What the exercise asks: If a record holds a picture, please leave the picture out and copy the rest of the record exactly.
[Start of section]
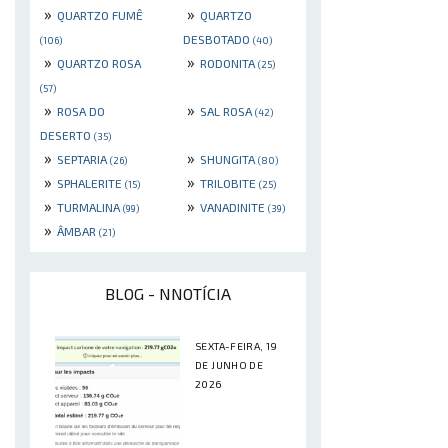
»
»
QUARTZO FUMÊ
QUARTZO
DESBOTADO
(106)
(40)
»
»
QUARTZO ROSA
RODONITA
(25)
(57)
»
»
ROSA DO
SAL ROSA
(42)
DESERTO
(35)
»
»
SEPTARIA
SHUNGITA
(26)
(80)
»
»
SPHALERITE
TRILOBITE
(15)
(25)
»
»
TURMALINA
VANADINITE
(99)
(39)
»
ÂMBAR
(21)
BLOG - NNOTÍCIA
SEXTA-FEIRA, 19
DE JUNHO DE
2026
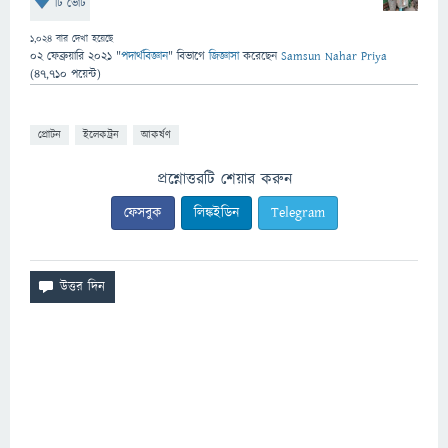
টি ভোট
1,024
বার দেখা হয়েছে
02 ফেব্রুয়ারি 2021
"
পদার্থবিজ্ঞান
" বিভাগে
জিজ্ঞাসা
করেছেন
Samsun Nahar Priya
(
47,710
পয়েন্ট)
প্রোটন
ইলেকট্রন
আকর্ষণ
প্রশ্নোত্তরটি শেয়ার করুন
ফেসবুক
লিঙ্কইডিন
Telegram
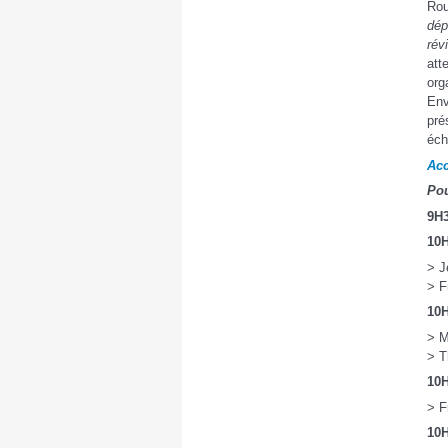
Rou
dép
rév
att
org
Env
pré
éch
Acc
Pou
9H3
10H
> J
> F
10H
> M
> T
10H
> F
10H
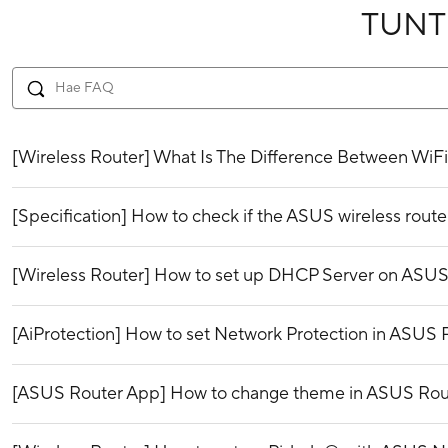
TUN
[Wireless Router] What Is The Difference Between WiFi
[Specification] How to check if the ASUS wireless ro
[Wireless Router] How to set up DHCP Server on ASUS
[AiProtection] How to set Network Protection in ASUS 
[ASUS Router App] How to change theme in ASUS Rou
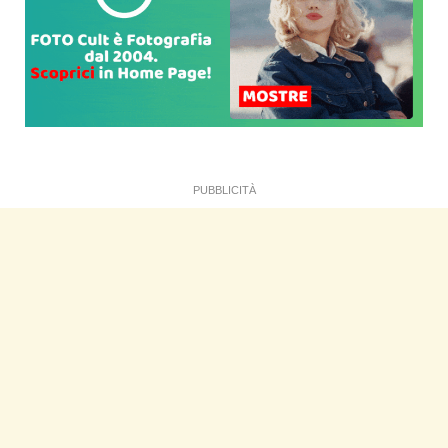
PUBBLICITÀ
[End of section]
Written response:
»
»
QUARTZO FUMÊ
QUARTZO
DESBOTADO
(106)
(40)
»
»
QUARTZO ROSA
RODONITA
(25)
(57)
»
»
ROSA DO
SAL ROSA
(42)
DESERTO
(35)
»
»
SEPTARIA
SHUNGITA
(26)
(80)
»
»
SPHALERITE
TRILOBITE
(15)
(25)
»
»
TURMALINA
VANADINITE
(99)
(39)
»
ÂMBAR
(21)
BLOG - NNOTÍCIA
SEXTA-FEIRA, 19
DE JUNHO DE
2026
টি ভোট
1,024
বার দেখা হয়েছে
02 ফেব্রুয়ারি 2021
"
পদার্থবিজ্ঞান
" বিভাগে
জিজ্ঞাসা
করেছেন
Samsun Nahar Priya
(
47,710
পয়েন্ট)
প্রোটন
ইলেকট্রন
আকর্ষণ
প্রশ্নোত্তরটি শেয়ার করুন
ফেসবুক
লিঙ্কইডিন
Telegram
Rou
dép
rév
att
org
Env
pré
éch
Acc
Pou
9H3
10H
> J
> F
10H
> M
> T
10H
> F
10H
TUN
[Wireless Router] What Is The Difference Between WiFi
[Specification] How to check if the ASUS wireless ro
[Wireless Router] How to set up DHCP Server on ASUS
[AiProtection] How to set Network Protection in ASUS 
[ASUS Router App] How to change theme in ASUS Rou
PUBBLICITÀ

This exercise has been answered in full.